Kritik zu Ryuichi Sakamoto: Coda
Ohne Kommentare von Freunden oder Zeitzeugen: Der in Tokio geborene und aufgewachsene Regisseur Stephen Nomura Schible porträtiert den großen Filmkomponisten Ryuichi Sakamoto mit essayistischer Traumlogik
»Die Welt, in der wir leben, ist voller Töne.« Und Ryuichi Sakamoto, aus dessen Mund diese Worte stammen, ist ein geduldiger Tonsammler, und zwar im wörtlichen Sinne. In unzähligen Szenen von Stephen Nomura Schibles Dokumentarfilm »Ryuichi Sakamoto: Coda« sieht man den japanischen Komponisten mit gespitzten Ohren durch die Natur streifen. Im Wald lauscht er dem Zwitschern der Vögel, am Nordpol angelt er im Schmelzwasser mit einem Mikrofon nach Tönen und findet den »reinsten Klang«, den er jemals gehört hat.
Sakamoto ist ein kompositorischer Eklektiker, der auf seinen Soloalben zwischen Jazz, Pop und Neoklassik changiert und dabei immer auch (verfremdete) Klänge aus Zivilisation und Natur in seine Werke integriert. Filmgeschichte geschrieben hat er unter anderem mit seinen Soundtracks zu »Der letzte Kaiser«, »Himmel über der Wüste« und zuletzt zu »The Revenant«. Der Komponist ist auch ein Filmliebhaber, dem Andrej Tarkowskis außergewöhnlicher Umgang mit Sound und Geräuschen als Inspiration dient.
Fünf Jahre lang hat Schible Sakamoto begleitet. Wir sehen den Künstler bei der Arbeit im Studio, bei Recherchen und der Ideenfindung, bei Auftritten mit seiner Elektropopband Yellow Magic Orchestra, die in den 1970/80er Jahren populär war, und bei seinen umweltaktivistischen Auftritten gegen Atomkraft. Der in Tokio geborene und aufgewachsene Regisseur hat aus seinem Stoff allerdings keine klassische Künstlerdokumentation gemacht, sondern eher einen kontemplativen filmischen Essay. Keine Kommentare von Zeitzeugen und Freunden, kein Offsprecher, nicht einmal einer biografischen Struktur folgt der Film, vielmehr schwelgt er in seiner losen Form nachdenklich in den Ausführungen Sakamotos und illustriert sie mit teils traumhaften Bildern.

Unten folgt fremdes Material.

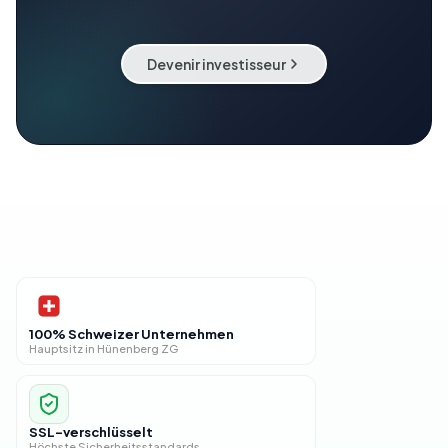
Devenir investisseur
100% Schweizer Unternehmen
Hauptsitz in Hünenberg ZG
SSL-verschlüsselt
Höchste Sicherheitsstandards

Bedächtig meditiert Schibles Film über die Vergänglichkeit. Ganz konkret wurde sie für Sakamoto während seiner mittlerweile überstandenen Kehlkopfkrebserkrankung, die im Film noch akut ist und über die er humorvoll, aber mit spürbarer Angst spricht. Insgesamt zieht sich die Vergänglichkeit als Thema durch Sakamotos Schaffen. Er sei schon immer fasziniert von der Vorstellung eines endlosen Tons, quasi als Gegenteil des endlichen Klaviertons, erklärt er. Auf dem Album »Async« hat der Komponist mit einem Klavier gearbeitet, das durch die Tsunami-Katastrophe von 2011 beschädigt wurde. »Ich habe mich gefühlt, als würde ich auf dem Leichnam eines Ertrunkenen Klavier spielen.« Andächtige Worte, die man Sakamoto ohne weiteres abnimmt.

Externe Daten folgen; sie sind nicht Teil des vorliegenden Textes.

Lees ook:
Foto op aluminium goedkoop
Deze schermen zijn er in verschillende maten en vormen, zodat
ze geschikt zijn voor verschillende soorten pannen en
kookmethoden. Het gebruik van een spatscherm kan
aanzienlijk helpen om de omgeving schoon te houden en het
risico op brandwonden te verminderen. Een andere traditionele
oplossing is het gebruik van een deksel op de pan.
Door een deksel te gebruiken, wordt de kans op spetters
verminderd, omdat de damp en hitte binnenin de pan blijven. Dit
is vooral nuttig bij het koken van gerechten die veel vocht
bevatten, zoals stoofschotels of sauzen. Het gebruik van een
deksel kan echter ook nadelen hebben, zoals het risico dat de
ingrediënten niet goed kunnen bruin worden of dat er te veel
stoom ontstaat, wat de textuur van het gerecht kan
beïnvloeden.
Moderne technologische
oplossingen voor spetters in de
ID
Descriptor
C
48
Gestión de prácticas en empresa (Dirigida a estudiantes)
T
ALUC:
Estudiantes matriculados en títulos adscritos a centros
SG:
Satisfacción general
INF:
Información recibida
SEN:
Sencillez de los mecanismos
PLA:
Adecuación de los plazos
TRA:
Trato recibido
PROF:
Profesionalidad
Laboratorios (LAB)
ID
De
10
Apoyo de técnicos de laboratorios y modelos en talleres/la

Schible ist Sakamoto sehr nahe, preist den Komponisten unkritisch als politisch engagierten Ausnahmekünstler und zelebriert den künstlerischen Gestus seines Films. »Ryuichi Sakamoto: Coda« ist dennoch kein schales Loblied, sondern eine poetische Ballade auf einen großen Musiker. In der Musik, ganz besonders in der von Sakamoto, geht es zuvorderst um Gefühle. Das hat Schible verstanden und in einen Film übersetzt, durch den man die Welt mit den Augen und Ohren dieses empfindsamen Komponisten sieht und hört.